Curran five-for seals thrilling England victory

PERTH (Agencies): Tom Curran showed a sense of occasion that should stand him and England in good stead with magnificent five for 35 as his match-turning spell gave England a 12-run victory and a 4-1 series triumph that seemed implausible at the halfway stage and for much of the Australian innings.
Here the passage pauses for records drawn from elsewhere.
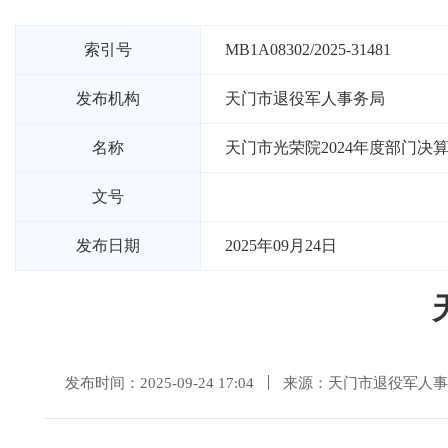
索引号
MB1A08302/2025-31481
发布机构
天门市退役军人事务局
名称
天门市光荣院2024年度部门决
文号
发布日期
2025年09月24日
发布时间：2025-09-24 17:04
来源：天门市退役军人事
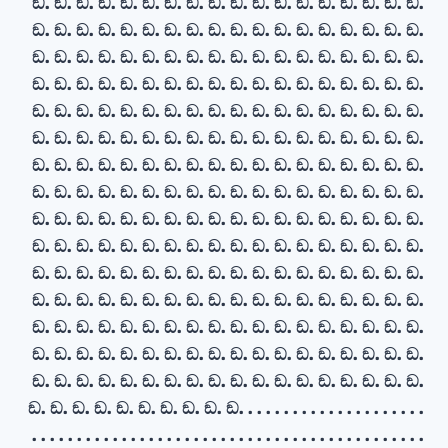
ඞ. ඞ. ඞ. ඞ. ඞ. ඞ. ඞ. ඞ. ඞ. ඞ. ඞ. ඞ. ඞ. ඞ. ඞ. ඞ. ඞ. ඞ.
ඞ. ඞ. ඞ. ඞ. ඞ. ඞ. ඞ. ඞ. ඞ. ඞ. ඞ. ඞ. ඞ. ඞ. ඞ. ඞ. ඞ. ඞ.
ඞ. ඞ. ඞ. ඞ. ඞ. ඞ. ඞ. ඞ. ඞ. ඞ. ඞ. ඞ. ඞ. ඞ. ඞ. ඞ. ඞ. ඞ.
ඞ. ඞ. ඞ. ඞ. ඞ. ඞ. ඞ. ඞ. ඞ. ඞ. ඞ. ඞ. ඞ. ඞ. ඞ. ඞ. ඞ. ඞ.
ඞ. ඞ. ඞ. ඞ. ඞ. ඞ. ඞ. ඞ. ඞ. ඞ. ඞ. ඞ. ඞ. ඞ. ඞ. ඞ. ඞ. ඞ.
ඞ. ඞ. ඞ. ඞ. ඞ. ඞ. ඞ. ඞ. ඞ. ඞ. ඞ. ඞ. ඞ. ඞ. ඞ. ඞ. ඞ. ඞ.
ඞ. ඞ. ඞ. ඞ. ඞ. ඞ. ඞ. ඞ. ඞ. ඞ. ඞ. ඞ. ඞ. ඞ. ඞ. ඞ. ඞ. ඞ.
ඞ. ඞ. ඞ. ඞ. ඞ. ඞ. ඞ. ඞ. ඞ. ඞ. ඞ. ඞ. ඞ. ඞ. ඞ. ඞ. ඞ. ඞ.
ඞ. ඞ. ඞ. ඞ. ඞ. ඞ. ඞ. ඞ. ඞ. ඞ. ඞ. ඞ. ඞ. ඞ. ඞ. ඞ. ඞ. ඞ.
ඞ. ඞ. ඞ. ඞ. ඞ. ඞ. ඞ. ඞ. ඞ. ඞ. ඞ. ඞ. ඞ. ඞ. ඞ. ඞ. ඞ. ඞ.
ඞ. ඞ. ඞ. ඞ. ඞ. ඞ. ඞ. ඞ. ඞ. ඞ. ඞ. ඞ. ඞ. ඞ. ඞ. ඞ. ඞ. ඞ.
ඞ. ඞ. ඞ. ඞ. ඞ. ඞ. ඞ. ඞ. ඞ. ඞ. ඞ. ඞ. ඞ. ඞ. ඞ. ඞ. ඞ. ඞ.
ඞ. ඞ. ඞ. ඞ. ඞ. ඞ. ඞ. ඞ. ඞ. ඞ. ඞ. ඞ. ඞ. ඞ. ඞ. ඞ. ඞ. ඞ.
ඞ. ඞ. ඞ. ඞ. ඞ. ඞ. ඞ. ඞ. ඞ. ඞ. ඞ. ඞ. ඞ. ඞ. ඞ. ඞ. ඞ. ඞ.
ඞ. ඞ. ඞ. ඞ. ඞ. ඞ. ඞ. ඞ. ඞ. ඞ. ඞ. ඞ. ඞ. ඞ. ඞ. ඞ. ඞ. ඞ.
ඞ. ඞ. ඞ. ඞ. ඞ. ඞ. ඞ. ඞ. ඞ. ඞ. . . . . . . . . . . . . . . . . . . . .
. . . . . . . . . . . . . . . . . . . . . . . . . . . . . . . . . . . . . . . . . . . .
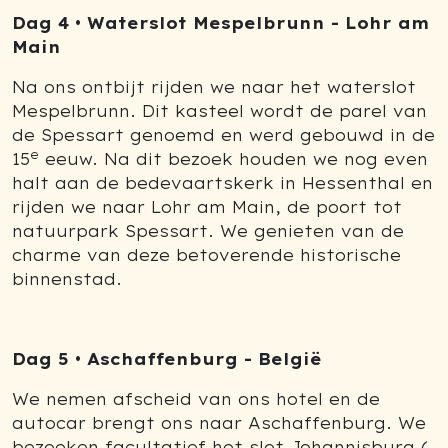
Dag 4 • Waterslot Mespelbrunn - Lohr am
Main
Na ons ontbijt rijden we naar het waterslot
Mespelbrunn. Dit kasteel wordt de parel van
de Spessart genoemd en werd gebouwd in de
e
15
eeuw. Na dit bezoek houden we nog even
halt aan de bedevaartskerk in Hessenthal en
rijden we naar Lohr am Main, de poort tot
natuurpark Spessart. We genieten van de
charme van deze betoverende historische
binnenstad.
Dag 5 • Aschaffenburg - België
We nemen afscheid van ons hotel en de
autocar brengt ons naar Aschaffenburg. We
bezoeken facultatief het slot Johannisburg (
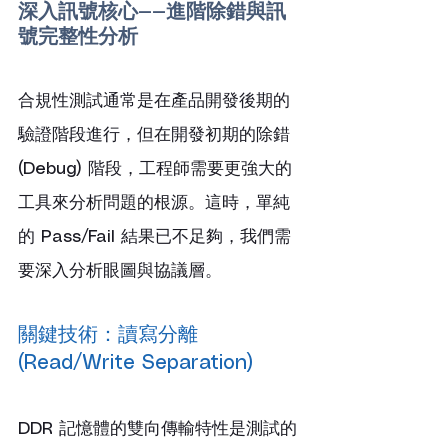
深入訊號核心——進階除錯與訊
號完整性分析
合規性測試通常是在產品開發後期的
驗證階段進行，但在開發初期的除錯 
(Debug) 階段，工程師需要更強大的
工具來分析問題的根源。這時，單純
的 Pass/Fail 結果已不足夠，我們需
要深入分析眼圖與協議層。
關鍵技術：讀寫分離 
(Read/Write Separation)
DDR 記憶體的雙向傳輸特性是測試的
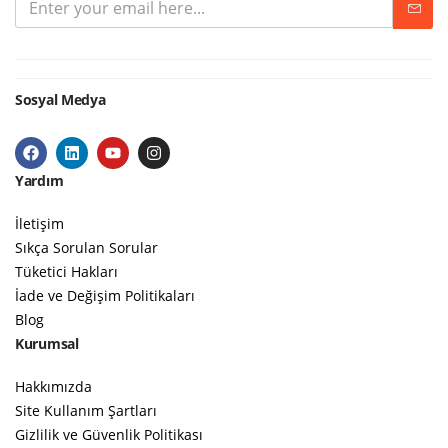
Sosyal Medya
Yardım
İletişim
Sıkça Sorulan Sorular
Tüketici Hakları
İade ve Değişim Politikaları
Blog
Kurumsal
Hakkımızda
Site Kullanım Şartları
Gizlilik ve Güvenlik Politikası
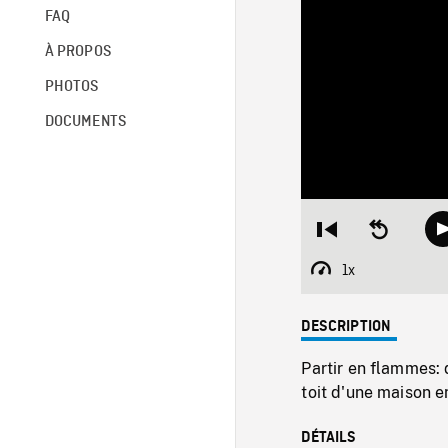
FAQ
À PROPOS
PHOTOS
DOCUMENTS
Restart
Seek
from
backward
beginning
10
1x
Playback
seconds
Rate
DESCRIPTION
Partir en flammes: 
toit d'une maison 
DÉTAILS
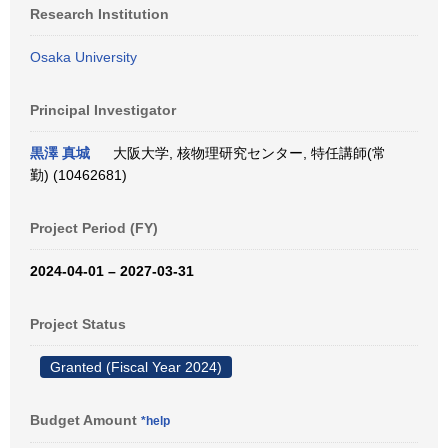
Research Institution
Osaka University
Principal Investigator
黒澤 真城
大阪大学, 核物理研究センター, 特任講師(常
勤) (10462681)
Project Period (FY)
2024-04-01 – 2027-03-31
Project Status
Granted (Fiscal Year 2024)
Budget Amount
*help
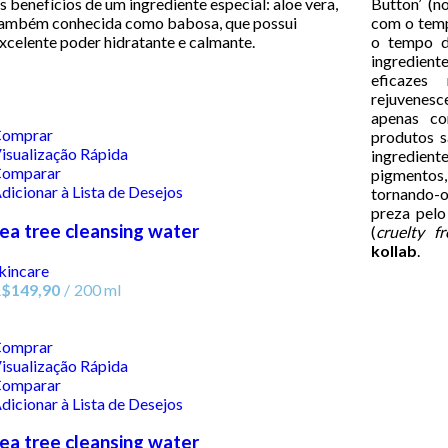
s benefícios de um ingrediente especial: aloe vera,
Button’ (n
ambém conhecida como babosa, que possui
com o tem
xcelente poder hidratante e calmante.
o tempo d
ingredien
eficazes
rejuvenes
apenas co
omprar
produtos s
isualização Rápida
ingredie
omparar
pigmentos, 
dicionar à Lista de Desejos
tornando-os
preza pel
ea tree cleansing water
(
cruelty fr
kollab
.
kincare
R$
149,90
200 ml
omprar
isualização Rápida
omparar
dicionar à Lista de Desejos
ea tree cleansing water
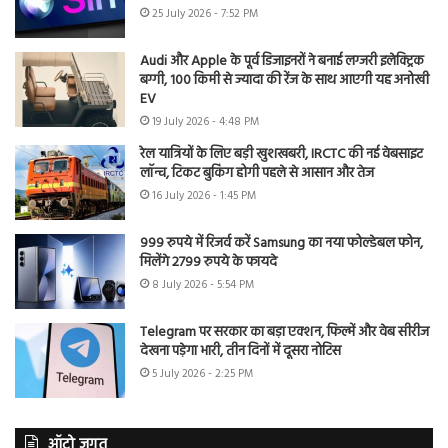
25 July 2026 - 7:52 PM
Audi और Apple के पूर्व डिजाइनरों ने बनाई लग्जरी इलेक्ट्रिक
बग्गी, 100 किमी से ज्यादा की रेंज के साथ आएगी यह अनोखी
EV
19 July 2026 - 4:48 PM
रेल यात्रियों के लिए बड़ी खुशखबरी, IRCTC की नई वेबसाइट
लॉन्च, टिकट बुकिंग होगी पहले से आसान और तेज
16 July 2026 - 1:45 PM
999 रुपये में रिजर्व करें Samsung का नया फोल्डेबल फोन,
मिलेंगे 2799 रुपये के फायदे
8 July 2026 - 5:54 PM
Telegram पर सरकार का बड़ा एक्शन, फिल्में और वेब सीरीज
देखना पड़ेगा भारी, तीन दिनों में दूसरा नोटिस
5 July 2026 - 2:25 PM
ऑटो जगत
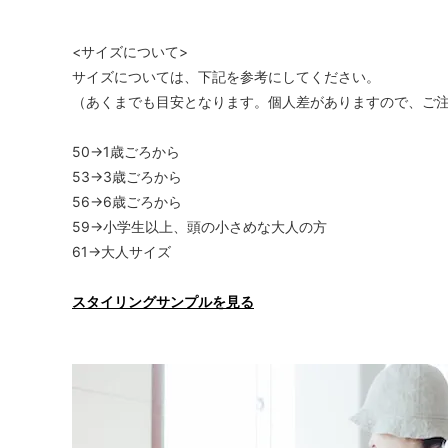
<サイズについて>
サイズについては、下記を参考にしてください。
（あくまでも目安となります。個人差がありますので、ご
50→1歳ごろから
53→3歳ごろから
56→6歳ごろから
59→小学生以上、頭の小さめな大人の方
61→大人サイズ
スタイリングサンプルを見る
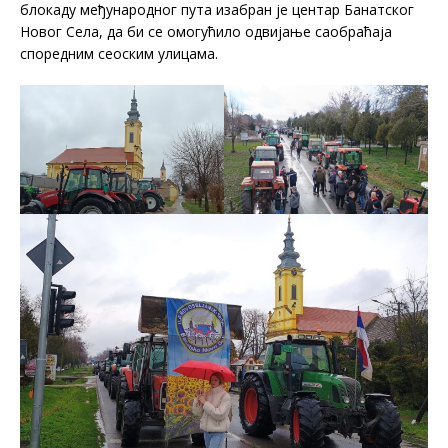
блокаду међународног пута изабран је центар Банатског
Новог Села, да би се омогућило одвијање саобраћаја
споредним сеоским улицама.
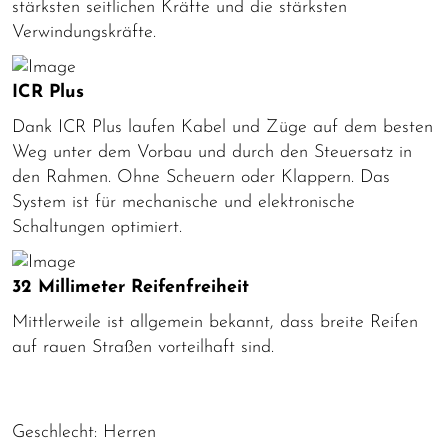
stärksten seitlichen Kräfte und die stärksten
Verwindungskräfte.
ICR Plus
Dank ICR Plus laufen Kabel und Züge auf dem besten
Weg unter dem Vorbau und durch den Steuersatz in
den Rahmen. Ohne Scheuern oder Klappern. Das
System ist für mechanische und elektronische
Schaltungen optimiert.
32 Millimeter Reifenfreiheit
Mittlerweile ist allgemein bekannt, dass breite Reifen
auf rauen Straßen vorteilhaft sind.
Geschlecht: Herren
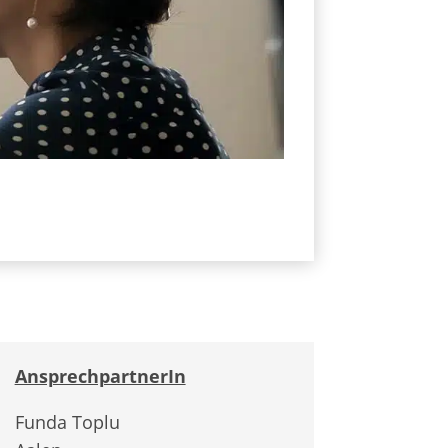
AnsprechpartnerIn
Funda Toplu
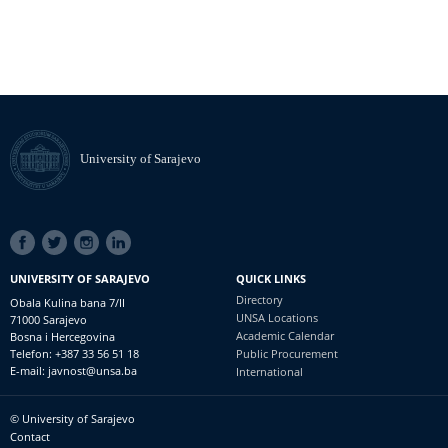
University of Sarajevo
SOCIAL
LINKS
UNIVERSITY OF SARAJEVO
QUICK LINKS
Directory
Obala Kulina bana 7/II
UNSA Locations
71000 Sarajevo
Academic Calendar
Bosna i Hercegovina
Telefon: +387 33 56 51 18
Public Procurement
E-mail: javnost@unsa.ba
International
© University of Sarajevo
Footer
Contact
Curran also managed to upstage what had been shaping to be the perfect unveiling for Perth’s sparkly new Optus Stadium The crowd was 53,781, a record for any ticketed sporting event in Western Australia and their local boys did them proud too.

No sooner had Andrew Tye completed a maiden five-wicket haul in his home city of Perth than 4,000 miles away in Bangalore the gavel came down on his £794,000 Indian Premier League deal with King’s XI Punjab. Marcus Stoinis, the muscular batsman, made 87 but his departure, caught by Curran off Adil Rashid, gave England a sniff.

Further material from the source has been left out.